Il existe dans « Eclats de vivre » de Raymond Farina bien des soulèvements et une lutte perpétuelle contre l’infléchissement. Le tout par la puissance même des poèmes et leur prolongement d’un texte à l’autre dans les diverses sections du livre. Le lyrisme (contrôlé) n’est jamais superfétatoire. Il devient le moyen d’atteindre une exactitude qui ne pourrait s’exprimer autrement que par la forme poétique choisie. C’est pourquoi l’ « Ut pictura poesis » prend ici un sens particulier. Il n’est plus question d’images ou de descriptions mais de mettre à jour une problématique de la ressemblance par la manière dont se saisit l’auteur pour s’adresser au lecteur à travers lui-même. Son
« piéton halluciné
que ses rares extases
n’ont pu distraire de l’asphalte »
devient donc un semblable, un frère.
L’auteur nous ramène à notre « tout petit tas d’os » dans un mouvement d’accélération qui dit tout. Jusqu’à – justement - ce tas que nous deviendrons. Farina envisage de face l’altérité et l’identité. Elles sont la trace de l’être. Ce dernier est toujours en relation ou n’est pas. Ce qui n’est pas aussi simple qu’il n’y paraît. Le poète fait donc entrer dans ses méandres de la vie par une parole fragile mais qui ne tremble pas. Refusant la métaphore à l’exception des oiseaux - les poèmes renvoient au gouffre existentiel que le quotidien rappelle :
« On ouvre le journal
On le ferme aussitôt
Quel naïf chercherait encore
Une nouvelle fraîche
Dans cet infini nécrologue ? »,
Pour autant le vivant reste essentiel, la beauté aussi.

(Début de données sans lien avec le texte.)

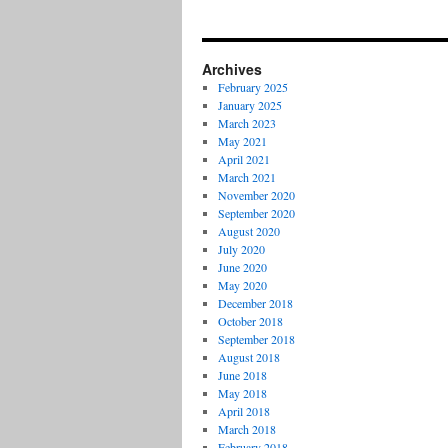
Archives
February 2025
January 2025
March 2023
May 2021
April 2021
March 2021
November 2020
September 2020
August 2020
July 2020
June 2020
May 2020
December 2018
October 2018
September 2018
August 2018
June 2018
May 2018
April 2018
March 2018
February 2018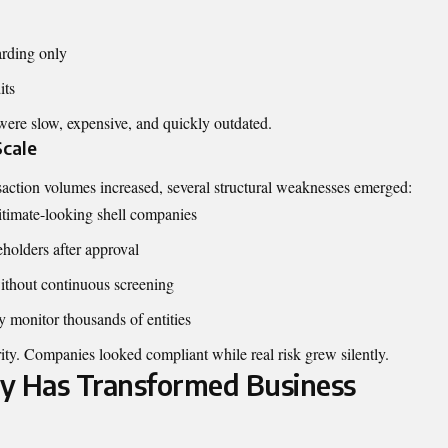
arding only
its
were slow, expensive, and quickly outdated.
Scale
action volumes increased, several structural weaknesses emerged:
gitimate-looking shell companies
holders after approval
without continuous screening
 monitor thousands of entities
ity. Companies looked compliant while real risk grew silently.
 Has Transformed Business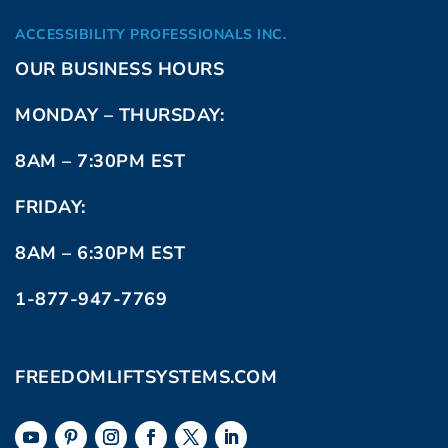
ACCESSIBILITY PROFESSIONALS INC.
OUR BUSINESS HOURS
MONDAY – THURSDAY:
8AM – 7:30PM EST
FRIDAY:
8AM – 6:30PM EST
1-877-947-7769
FREEDOMLIFTSYSTEMS.COM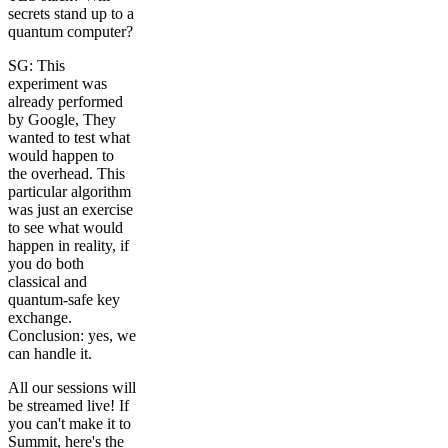
secrets stand up to a
quantum computer?
SG: This
experiment was
already performed
by Google, They
wanted to test what
would happen to
the overhead. This
particular algorithm
was just an exercise
to see what would
happen in reality, if
you do both
classical and
quantum-safe key
exchange.
Conclusion: yes, we
can handle it.
All our sessions will
be streamed live! If
you can't make it to
Summit, here's the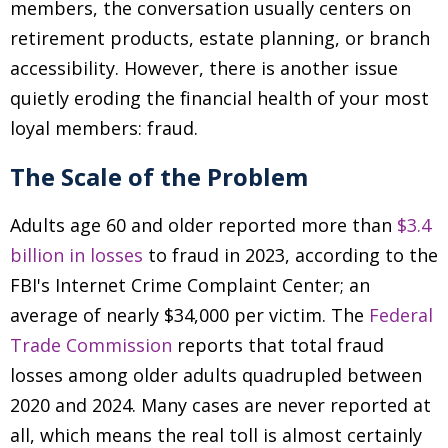
members, the conversation usually centers on
retirement products, estate planning, or branch
accessibility. However, there is another issue
quietly eroding the financial health of your most
loyal members: fraud.
The Scale of the Problem
Adults age 60 and older reported more than
$3.4
billion in losses
to fraud in 2023, according to the
FBI's Internet Crime Complaint Center; an
average of nearly $34,000 per victim. The
Federal
Trade Commission
reports that total fraud
losses among older adults quadrupled between
2020 and 2024. Many cases are never reported at
all, which means the real toll is almost certainly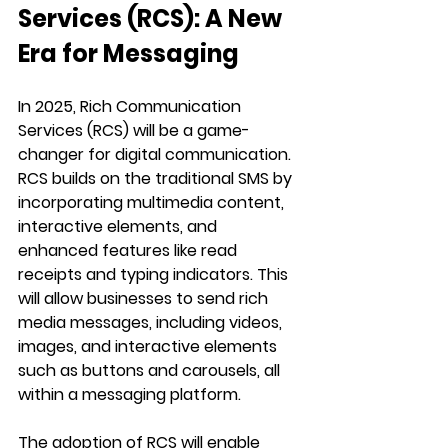
Services (RCS): A New 
Era for Messaging
In 2025, Rich Communication 
Services (RCS) will be a game-
changer for digital communication. 
RCS builds on the traditional SMS by 
incorporating multimedia content, 
interactive elements, and 
enhanced features like read 
receipts and typing indicators. This 
will allow businesses to send rich 
media messages, including videos, 
images, and interactive elements 
such as buttons and carousels, all 
within a messaging platform.
The adoption of RCS will enable 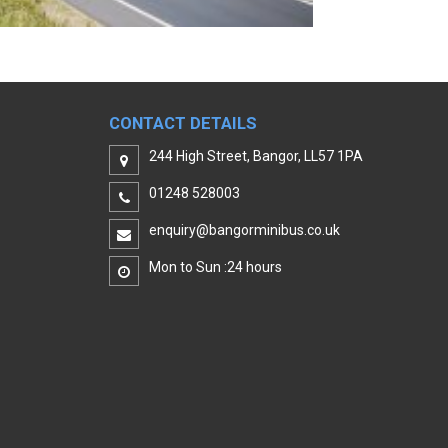
CONTACT DETAILS
244 High Street, Bangor, LL57 1PA
01248 528003
enquiry@bangorminibus.co.uk
Mon to Sun :24 hours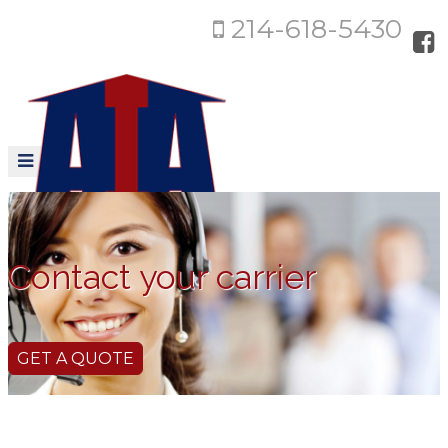
214-618-5430
Contact your carrier
GET A QUOTE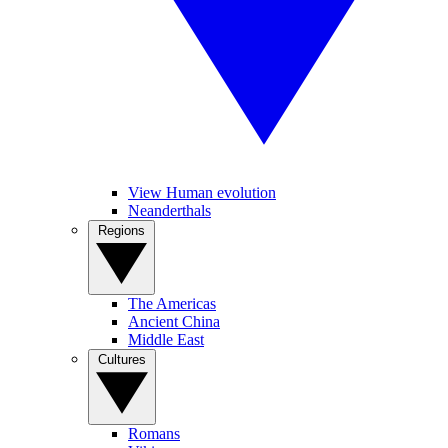
View Human evolution
Neanderthals
Regions
The Americas
Ancient China
Middle East
Cultures
Romans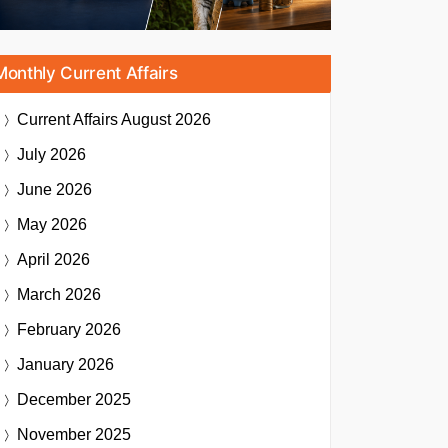
Monthly Current Affairs
Current Affairs
August 2026
July 2026
June 2026
May 2026
April 2026
March 2026
February 2026
January 2026
December 2025
November 2025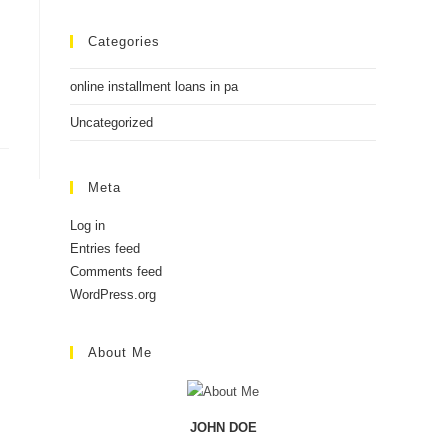
Categories
online installment loans in pa
Uncategorized
Meta
Log in
Entries feed
Comments feed
WordPress.org
About Me
JOHN DOE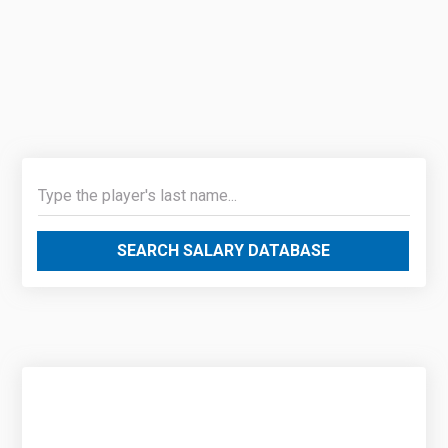
SEARCH SALARY DATABASE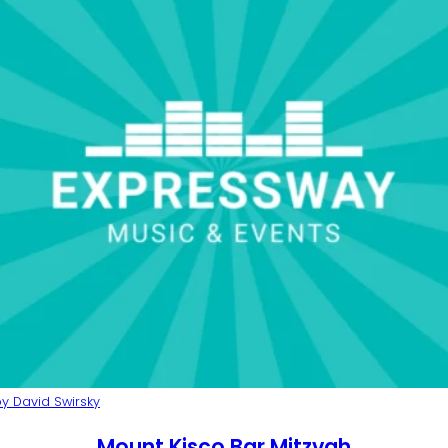
y David Swirsky
Mount Kisco Bar Mitzvah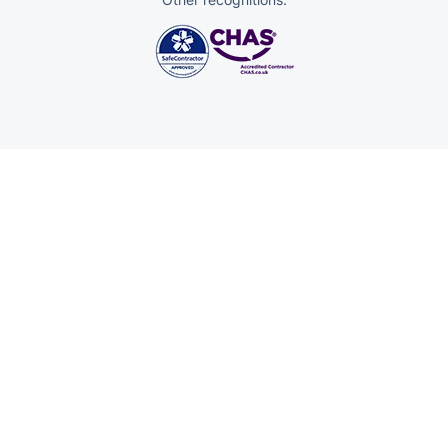
Trustpilot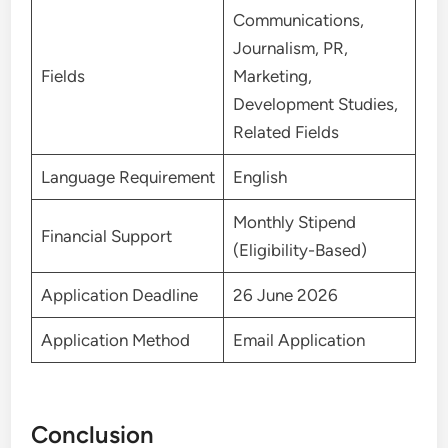
Communications,
Journalism, PR,
Fields
Marketing,
Development Studies,
Related Fields
Language Requirement
English
Monthly Stipend
Financial Support
(Eligibility-Based)
Application Deadline
26 June 2026
Application Method
Email Application
Conclusion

Elle est en perdition, toujours, mais aussi en avènement.
Comme Rouault avec sa série « Miserere », le poète par les voies de la poésie cherche à embrasser le sens qui nous constitue. Chaque texte vise le tout du sens de la vie. Refusant le « je », écrivant à la « non-personne » selon la formule de Benveniste, le poète refuse autant les quincailleries précieuses et sans profondeur que les sentiments en carton-pâte. En ce sens son écriture reste un geste de fondement. Tout ce que l’auteur a vécu demeure très présent mais sans la moindre exhibition narcissique. C’est sans doute pourquoi ce qu’il incise devient un récit existentiel qui prouve combien il reste toujours en chemin.